[[ Exercise material, beginning ]]

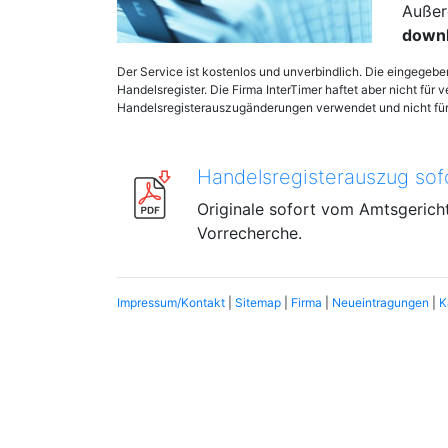
Außer
down
Der Service ist kostenlos und unverbindlich. Die eingegeb
Handelsregister. Die Firma InterTimer haftet aber nicht für 
Handelsregisterauszugänderungen verwendet und nicht für 
Handelsregisterauszug sof
Originale sofort vom Amtsgericht
Vorrecherche.
Impressum/Kontakt
|
Sitemap
|
Firma
|
Neueintragungen
|
K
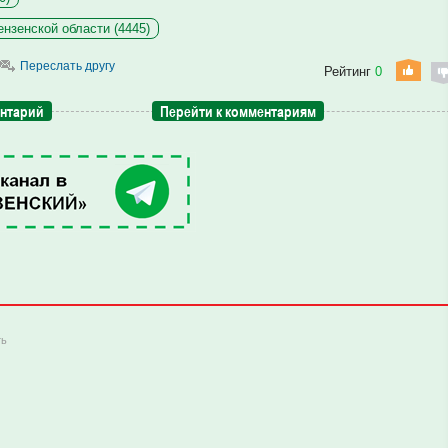
нзенской области (4445)
Переслать другу
Рейтинг
0
ентарий
Перейти к комментариям
ть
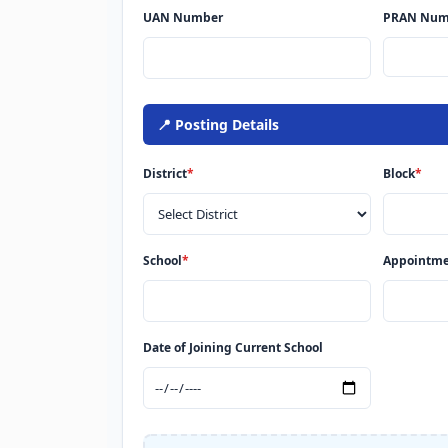
UAN Number
PRAN Num
📍 Posting Details
District
*
Block
*
School
*
Appointmen
Date of Joining Current School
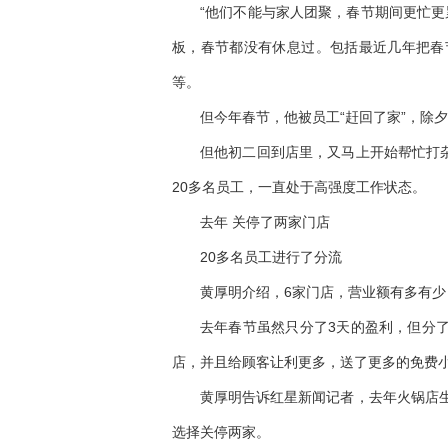
“他们不能与家人团聚，春节期间更忙更
板，春节都没有休息过。包括最近几年把春
等。
但今年春节，他被员工“赶回了家”，除
但他初二回到店里，又马上开始帮忙打杂
20多名员工，一直处于高强度工作状态。
去年 关停了两家门店
20多名员工进行了分流
黄厚明介绍，6家门店，营业额有多有
去年春节虽然只分了3天的盈利，但分了
店，并且给顾客让利更多，送了更多的免费小
黄厚明告诉红星新闻记者，去年火锅店
选择关停两家。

[[ Exercise material, end ]]

■ **About this task**
Leaving out the pictures, output each line above exactly as it is.

■ **Task response**
Außer
down
Der Service ist kostenlos und unverbindlich. Die eingegeb
Handelsregister. Die Firma InterTimer haftet aber nicht für 
Handelsregisterauszugänderungen verwendet und nicht für 
Handelsregisterauszug sof
Originale sofort vom Amtsgericht
Vorrecherche.
Impressum/Kontakt
|
Sitemap
|
Firma
|
Neueintragungen
|
K
нзенской области (4445)
Переслать другу
Рейтинг
0
ентарий
Перейти к комментариям
ть
UAN Number
PRAN Num
📍 Posting Details
District
*
Block
*
School
*
Appointmen
Date of Joining Current School
“他们不能与家人团聚，春节期间更忙更
板，春节都没有休息过。包括最近几年把春
等。
但今年春节，他被员工“赶回了家”，除
但他初二回到店里，又马上开始帮忙打杂
20多名员工，一直处于高强度工作状态。
去年 关停了两家门店
20多名员工进行了分流
黄厚明介绍，6家门店，营业额有多有
去年春节虽然只分了3天的盈利，但分了
店，并且给顾客让利更多，送了更多的免费小
黄厚明告诉红星新闻记者，去年火锅店
选择关停两家。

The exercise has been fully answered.